ACTIVITY:
Once you have located the line containing "Click here for Part 2" in the material below, return it exactly along with each line after it through the line containing "Find the Best Law Firms".

SUPPLIED MATERIAL:
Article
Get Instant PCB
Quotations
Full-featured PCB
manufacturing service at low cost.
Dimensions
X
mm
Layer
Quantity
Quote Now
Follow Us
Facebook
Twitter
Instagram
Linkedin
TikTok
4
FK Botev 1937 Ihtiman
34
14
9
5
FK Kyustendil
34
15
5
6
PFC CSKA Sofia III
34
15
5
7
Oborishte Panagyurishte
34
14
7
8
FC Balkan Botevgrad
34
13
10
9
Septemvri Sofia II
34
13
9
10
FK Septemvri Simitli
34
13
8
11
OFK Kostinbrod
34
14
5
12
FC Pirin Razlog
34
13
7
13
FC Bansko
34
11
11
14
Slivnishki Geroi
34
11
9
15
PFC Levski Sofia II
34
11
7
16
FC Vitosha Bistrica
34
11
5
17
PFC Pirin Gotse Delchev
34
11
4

---

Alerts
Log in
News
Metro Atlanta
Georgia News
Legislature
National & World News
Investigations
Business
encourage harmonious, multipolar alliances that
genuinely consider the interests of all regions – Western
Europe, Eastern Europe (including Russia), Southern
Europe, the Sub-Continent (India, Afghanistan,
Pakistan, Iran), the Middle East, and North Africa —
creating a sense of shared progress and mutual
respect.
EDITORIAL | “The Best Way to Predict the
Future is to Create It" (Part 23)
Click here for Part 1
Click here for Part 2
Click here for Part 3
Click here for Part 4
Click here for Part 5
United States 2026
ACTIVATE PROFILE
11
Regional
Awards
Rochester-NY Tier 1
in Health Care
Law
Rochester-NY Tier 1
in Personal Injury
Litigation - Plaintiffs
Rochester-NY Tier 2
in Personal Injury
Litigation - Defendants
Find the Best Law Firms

REPLY:
Click here for Part 2
Click here for Part 3
Click here for Part 4
Click here for Part 5
United States 2026
ACTIVATE PROFILE
11
Regional
Awards
Rochester-NY Tier 1
in Health Care
Law
Rochester-NY Tier 1
in Personal Injury
Litigation - Plaintiffs
Rochester-NY Tier 2
in Personal Injury
Litigation - Defendants
Find the Best Law Firms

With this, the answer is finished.